You have the right to request the transfer of any or all of your personal data to another company or organisation, where technically feasible. This does not affect your right to have your data deleted. This right cannot be exercised if doing so would infringe the rights or freedoms of another natural person.

Right to object to data processing

Regardless of the Company's right to pursue its legitimate interests, or those of a third-party service provider, you have the right to object to processing and request that the processing be stopped. This right does not apply where there are compelling legal grounds to continue processing, including for the establishment, exercise, or defense of legal claims, as permitted by law. In these circumstances, we may continue processing your personal data.

You may object at any time to the processing of your personal data for any direct marketing purposes.

Right to Decline or Withdraw Consent

You have the right to withdraw your consent to our processing of your personal data at any time and, where possible, with immediate effect. This does not apply retroactively to any processing carried out before your withdrawal of consent.

If you are dissatisfied for any reason, you have the right to lodge a complaint with any legal, regulatory, or other supervisory authority.

If you believe your rights and freedoms have been violated in connection with the processing of your personal data, each European Union Member State has established regulatory and supervisory authorities for this purpose. You may lodge a complaint with these authorities at your discretion.

Section 13 outlines circumstances in which your personal data rights may be limited under European Union law or the laws of its Member States.

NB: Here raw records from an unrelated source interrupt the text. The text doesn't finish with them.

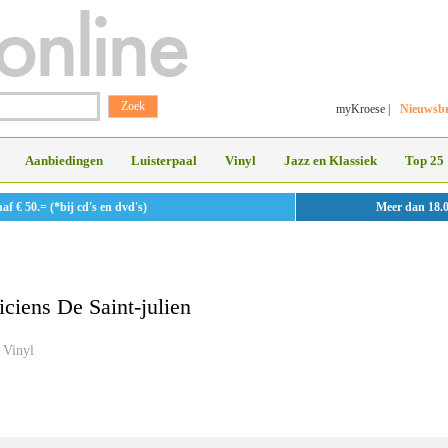
myKroese
|
Nieuwsbr
Aanbiedingen
Luisterpaal
Vinyl
Jazz en Klassiek
Top 25
 € 50.= (*bij cd's en dvd's)
Meer dan 18.
ciens De Saint-julien
Vinyl
»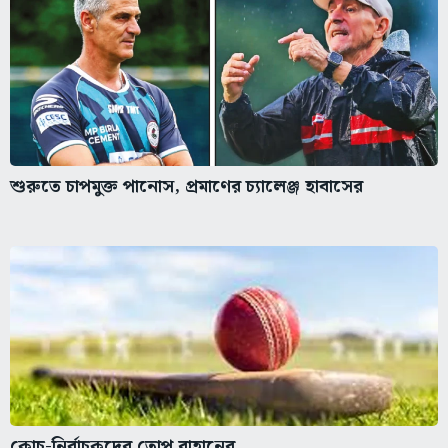
শুরুতে চাপমুক্ত পানোস, প্রমাণের চ্যালেঞ্জ হাবাসের
কোচ-নির্বাচকদের তোপ রাহানের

Once we receive your request concerning your personal data and its processing, we will provide access to the information you requested, as outlined in Section 13 of this policy. We may extend this timeframe by up to two months, depending on the volume and nature of requests. If an extension is required, we will notify you of the new deadline within one month of receiving your request.

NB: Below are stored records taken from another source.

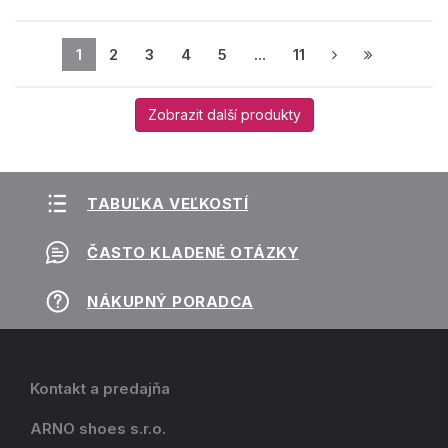
1
2
3
4
5
...
11
Zobrazit další produkty
TABUĽKA VEĽKOSTÍ
ČASTO KLADENÉ OTÁZKY
NÁKUPNÝ PORADCA
Kontakt a predajňa
ARNO shoes s.r.o.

We will provide the requested information electronically at no cost, unless doing so would contravene applicable law or the terms of Section 13. We reserve the right to charge a reasonable fee or to refuse a request that is manifestly unfounded, excessive, or repetitive.

We reserve the right to request additional proof of identity whenever there is reasonable doubt about the individual submitting a personal data request, to ensure data protection and security.